Nous sommes unis dans notre attachement à la démocratie, à la liberté individuelle, aux droits de la personne et à l’état de droit. Nous adhérons au droit international ainsi qu’aux buts et principes de la Charte des Nations Unies. Nous sommes déterminés à préserver l’ordre international fondé sur des règles.
Nous condamnons avec la plus grande fermeté la guerre d’agression que la Russie mène contre l’Ukraine. Cette guerre porte gravement atteinte à la sécurité et à la stabilité internationales. Il s’agit d’une violation flagrante du droit international. L’effroyable cruauté de la Russie a causé d’immenses souffrances et des déplacements massifs de population, touchant de manière disproportionnée les femmes et les enfants. La Russie porte l’entière responsabilité de cette catastrophe humanitaire. Elle doit permettre un acheminement sûr, durable et sans entraves de l’aide humanitaire. Les Alliés collaborent avec les acteurs compétents de la communauté internationale pour faire en sorte que tous les responsables de crimes de guerre, y compris de violences sexuelles liées au conflit, répondent de leurs actes. Par ailleurs, la Russie a intentionnellement exacerbé, notamment par ses actions militaires, une crise alimentaire et énergétique qui affecte des milliards de personnes dans le monde. Les Alliés coopèrent étroitement aux efforts internationaux visant à permettre l’exportation des céréales ukrainiennes et à atténuer cette crise alimentaire mondiale. Nous continuerons de réfuter les mensonges de la Russie et de dénoncer son discours irresponsable. La Russie doit immédiatement mettre fin à cette guerre et se retirer d’Ukraine. Le Bélarus doit cesser de se rendre complice de cette guerre.
Nous nous réjouissons vivement de la participation du président Zelensky à ce sommet. Nous sommes pleinement solidaires du gouvernement et du peuple ukrainiens, qui défendent héroïquement leur pays. Nous réaffirmons notre soutien indéfectible à l’indépendance, à la souveraineté et à l’intégrité territoriale de l’Ukraine à l’intérieur de ses frontières internationalement reconnues, s’étendant à ses eaux territoriales. Nous soutenons pleinement l’Ukraine dans le droit naturel qui est le sien de se défendre et de choisir ses propres arrangements de sécurité. Nous saluons les efforts de tous les pays de l’Alliance qui apportent un soutien à l’Ukraine. Nous les aiderons de manière adéquate, en tenant compte de leur situation spécifique.

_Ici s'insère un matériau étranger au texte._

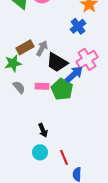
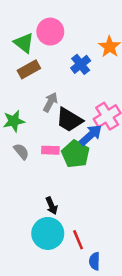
blue cross: (78, 26) -> (81, 64), moved
brown rectangle: (25, 47) -> (29, 69), moved
cyan circle: (40, 152) -> (48, 233), size x1.6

Nous restons confrontés à des menaces patentes provenant de toutes les directions stratégiques. La Fédération de Russie constitue la menace la plus importante et la plus directe pour la sécurité des Alliés et pour la paix et la stabilité dans la zone euro-atlantique. Le terrorisme, sous toutes ses formes et dans toutes ses manifestations, continue de représenter une menace directe pour la sécurité de nos populations ainsi que pour la stabilité et la prospérité à l’échelle internationale. Nous rejetons catégoriquement le terrorisme et le condamnons avec la plus grande fermeté. Avec détermination et résolution, et de manière solidaire, les Alliés continueront de contrer les menaces de la Russie, de répondre à ses actes d’hostilité et de lutter contre le terrorisme, dans le respect du droit international.
Nous sommes confrontés à des menaces cyber, spatiales et hybrides, et à d’autres menaces asymétriques, ainsi qu’à l’utilisation malveillante de technologies émergentes et de rupture. Nous nous trouvons face à une compétition systémique de la part d’acteurs, parmi lesquels la République populaire de Chine, qui portent atteinte à nos intérêts, à notre sécurité et à nos valeurs, et qui cherchent à fragiliser l’ordre international fondé sur des règles. L’instabilité observée au-delà de nos frontières favorise aussi la migration irrégulière et la traite des êtres humains.
Dans ce contexte, nous avons pris une série de décisions.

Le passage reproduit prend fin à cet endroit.